* _DIRECTIONS_
When you spot the word "cestíčko" in a line of the data below, copy that line.

Page-level text extractions:
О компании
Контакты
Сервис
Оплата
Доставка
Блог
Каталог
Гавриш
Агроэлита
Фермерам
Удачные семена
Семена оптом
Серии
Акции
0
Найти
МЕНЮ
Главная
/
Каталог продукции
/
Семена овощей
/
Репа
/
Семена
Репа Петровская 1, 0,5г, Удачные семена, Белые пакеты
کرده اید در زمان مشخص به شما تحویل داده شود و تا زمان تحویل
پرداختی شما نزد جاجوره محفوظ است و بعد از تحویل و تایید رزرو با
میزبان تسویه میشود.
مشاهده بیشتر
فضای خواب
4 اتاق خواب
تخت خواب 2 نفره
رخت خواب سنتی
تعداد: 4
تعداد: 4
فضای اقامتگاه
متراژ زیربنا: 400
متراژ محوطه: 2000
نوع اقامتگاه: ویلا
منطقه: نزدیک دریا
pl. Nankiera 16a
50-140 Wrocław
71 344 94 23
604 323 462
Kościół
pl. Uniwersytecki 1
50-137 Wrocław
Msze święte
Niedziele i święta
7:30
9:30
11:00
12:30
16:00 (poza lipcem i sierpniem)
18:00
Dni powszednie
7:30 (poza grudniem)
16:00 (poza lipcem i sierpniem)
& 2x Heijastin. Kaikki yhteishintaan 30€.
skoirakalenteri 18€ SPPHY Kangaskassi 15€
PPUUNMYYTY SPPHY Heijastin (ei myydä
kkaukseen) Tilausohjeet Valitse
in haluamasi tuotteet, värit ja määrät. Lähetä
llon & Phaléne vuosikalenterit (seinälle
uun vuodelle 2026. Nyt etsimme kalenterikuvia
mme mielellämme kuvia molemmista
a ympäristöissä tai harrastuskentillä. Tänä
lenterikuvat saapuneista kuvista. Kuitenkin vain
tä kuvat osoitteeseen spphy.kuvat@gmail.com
...
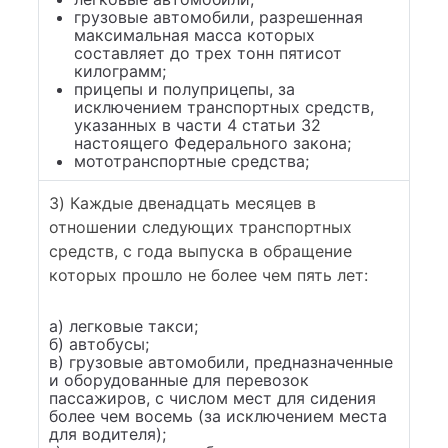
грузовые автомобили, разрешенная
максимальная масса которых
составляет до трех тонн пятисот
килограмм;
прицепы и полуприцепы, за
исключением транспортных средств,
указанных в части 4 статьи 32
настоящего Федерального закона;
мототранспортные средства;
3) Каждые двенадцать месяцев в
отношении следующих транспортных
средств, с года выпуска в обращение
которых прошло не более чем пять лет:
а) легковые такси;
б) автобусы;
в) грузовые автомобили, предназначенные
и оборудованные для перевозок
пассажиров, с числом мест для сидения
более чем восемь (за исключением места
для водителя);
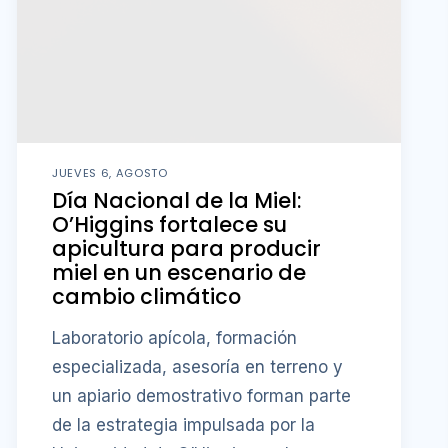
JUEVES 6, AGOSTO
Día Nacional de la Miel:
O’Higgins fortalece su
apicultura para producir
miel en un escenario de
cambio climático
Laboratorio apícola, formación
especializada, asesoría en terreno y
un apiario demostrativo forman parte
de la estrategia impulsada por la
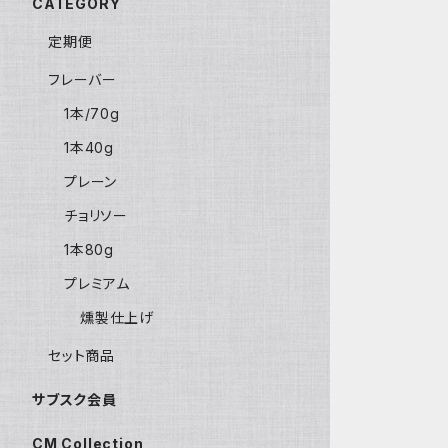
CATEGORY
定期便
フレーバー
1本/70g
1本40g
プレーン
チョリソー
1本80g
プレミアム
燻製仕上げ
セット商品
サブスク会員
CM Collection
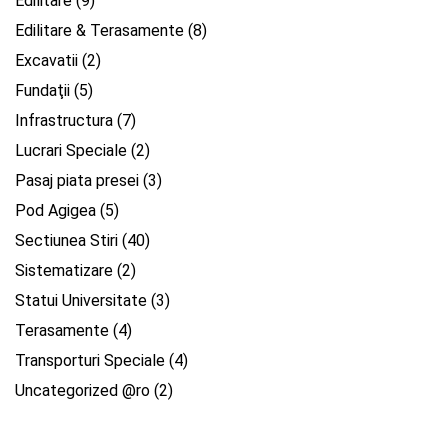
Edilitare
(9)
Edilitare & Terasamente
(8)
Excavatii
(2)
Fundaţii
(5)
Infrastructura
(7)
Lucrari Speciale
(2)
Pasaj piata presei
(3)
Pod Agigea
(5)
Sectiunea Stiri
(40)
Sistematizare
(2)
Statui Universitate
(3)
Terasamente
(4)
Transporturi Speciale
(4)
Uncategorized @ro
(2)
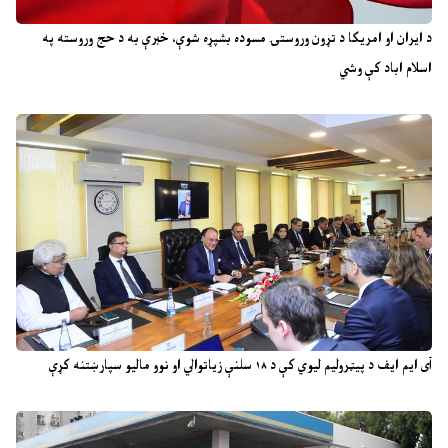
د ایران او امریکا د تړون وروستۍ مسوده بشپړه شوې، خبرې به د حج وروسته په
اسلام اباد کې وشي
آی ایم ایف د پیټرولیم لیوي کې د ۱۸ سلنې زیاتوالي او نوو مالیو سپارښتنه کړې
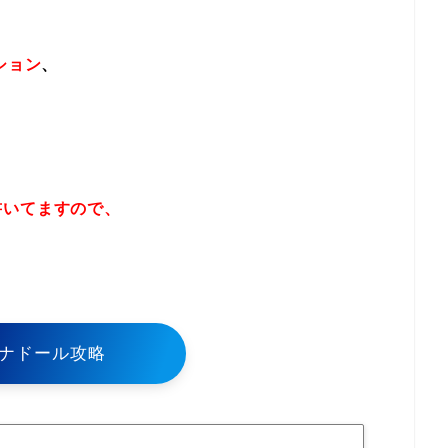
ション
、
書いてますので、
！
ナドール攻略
==
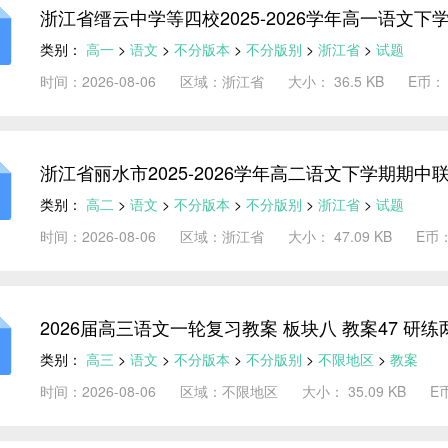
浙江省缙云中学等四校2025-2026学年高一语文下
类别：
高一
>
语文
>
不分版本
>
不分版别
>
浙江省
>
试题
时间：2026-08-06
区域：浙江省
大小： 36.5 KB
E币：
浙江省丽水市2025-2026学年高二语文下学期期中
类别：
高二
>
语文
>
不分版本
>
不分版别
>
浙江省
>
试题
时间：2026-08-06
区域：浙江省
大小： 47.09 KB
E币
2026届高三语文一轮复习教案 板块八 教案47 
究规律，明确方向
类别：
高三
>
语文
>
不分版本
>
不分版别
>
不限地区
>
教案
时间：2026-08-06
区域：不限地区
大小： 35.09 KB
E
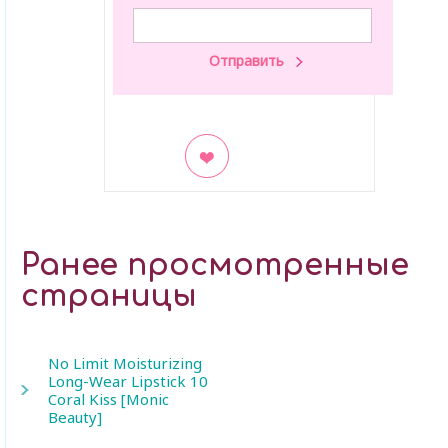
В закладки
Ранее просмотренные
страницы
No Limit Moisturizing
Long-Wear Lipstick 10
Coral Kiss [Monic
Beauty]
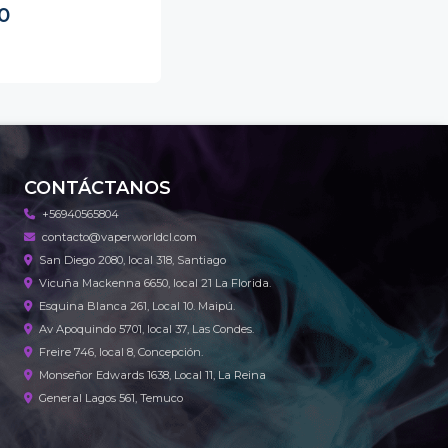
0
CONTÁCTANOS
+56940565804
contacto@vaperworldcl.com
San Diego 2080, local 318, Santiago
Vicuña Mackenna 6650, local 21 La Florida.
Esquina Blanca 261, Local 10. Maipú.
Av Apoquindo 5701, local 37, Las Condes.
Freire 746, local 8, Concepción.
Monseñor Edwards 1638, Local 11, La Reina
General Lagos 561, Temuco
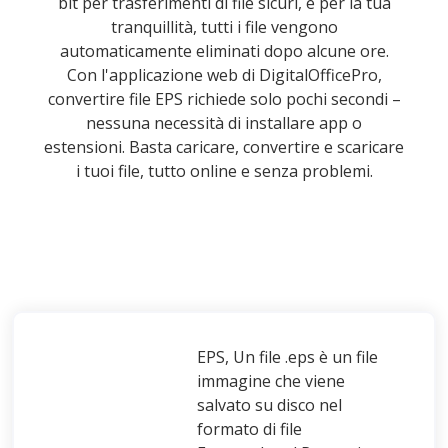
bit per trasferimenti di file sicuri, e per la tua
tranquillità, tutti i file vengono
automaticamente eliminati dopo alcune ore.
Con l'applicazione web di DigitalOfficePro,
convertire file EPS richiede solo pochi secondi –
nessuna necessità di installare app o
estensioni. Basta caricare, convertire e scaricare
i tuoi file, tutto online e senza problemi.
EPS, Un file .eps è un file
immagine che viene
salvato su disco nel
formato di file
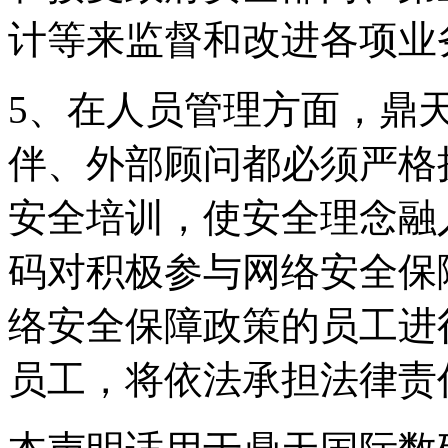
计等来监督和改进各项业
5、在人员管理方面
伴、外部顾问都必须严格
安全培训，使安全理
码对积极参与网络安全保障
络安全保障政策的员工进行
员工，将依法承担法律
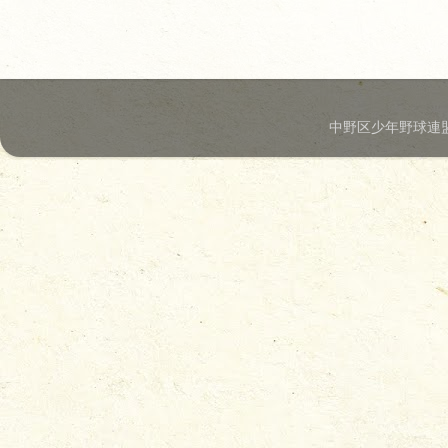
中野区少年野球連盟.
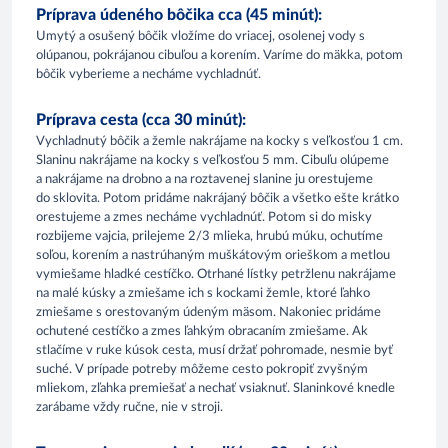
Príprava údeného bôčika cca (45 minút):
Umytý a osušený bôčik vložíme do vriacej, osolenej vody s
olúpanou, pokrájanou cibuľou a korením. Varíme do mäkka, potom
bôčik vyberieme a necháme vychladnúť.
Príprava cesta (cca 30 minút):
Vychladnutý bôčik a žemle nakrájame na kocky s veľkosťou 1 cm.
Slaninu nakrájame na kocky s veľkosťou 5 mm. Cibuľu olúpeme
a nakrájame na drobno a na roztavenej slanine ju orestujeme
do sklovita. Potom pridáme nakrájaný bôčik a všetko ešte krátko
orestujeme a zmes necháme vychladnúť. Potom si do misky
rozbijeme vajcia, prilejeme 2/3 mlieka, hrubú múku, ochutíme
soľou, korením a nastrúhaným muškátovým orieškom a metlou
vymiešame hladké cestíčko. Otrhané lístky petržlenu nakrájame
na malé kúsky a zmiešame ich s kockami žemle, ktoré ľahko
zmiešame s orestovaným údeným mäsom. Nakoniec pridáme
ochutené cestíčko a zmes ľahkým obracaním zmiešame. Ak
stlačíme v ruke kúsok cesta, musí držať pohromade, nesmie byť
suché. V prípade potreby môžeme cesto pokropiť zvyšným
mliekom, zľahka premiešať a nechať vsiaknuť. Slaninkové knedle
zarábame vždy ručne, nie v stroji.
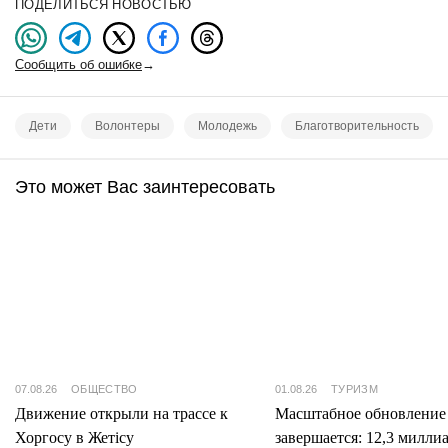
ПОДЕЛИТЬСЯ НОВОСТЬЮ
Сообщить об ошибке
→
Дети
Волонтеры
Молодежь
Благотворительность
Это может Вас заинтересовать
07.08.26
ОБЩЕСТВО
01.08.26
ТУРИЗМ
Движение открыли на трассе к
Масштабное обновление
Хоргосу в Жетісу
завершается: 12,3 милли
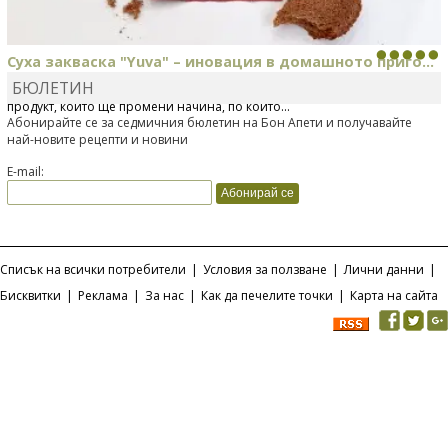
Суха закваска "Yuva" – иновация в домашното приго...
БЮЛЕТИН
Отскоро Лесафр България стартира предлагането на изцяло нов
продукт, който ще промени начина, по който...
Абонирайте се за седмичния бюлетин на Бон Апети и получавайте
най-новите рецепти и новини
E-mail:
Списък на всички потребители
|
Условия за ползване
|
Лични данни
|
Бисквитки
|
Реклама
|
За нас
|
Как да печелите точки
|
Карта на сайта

* _RESULT OF THE EXERCISE_
vymiešame hladké cestíčko. Otrhané lístky petržlenu nakrájame
ochutené cestíčko a zmes ľahkým obracaním zmiešame. Ak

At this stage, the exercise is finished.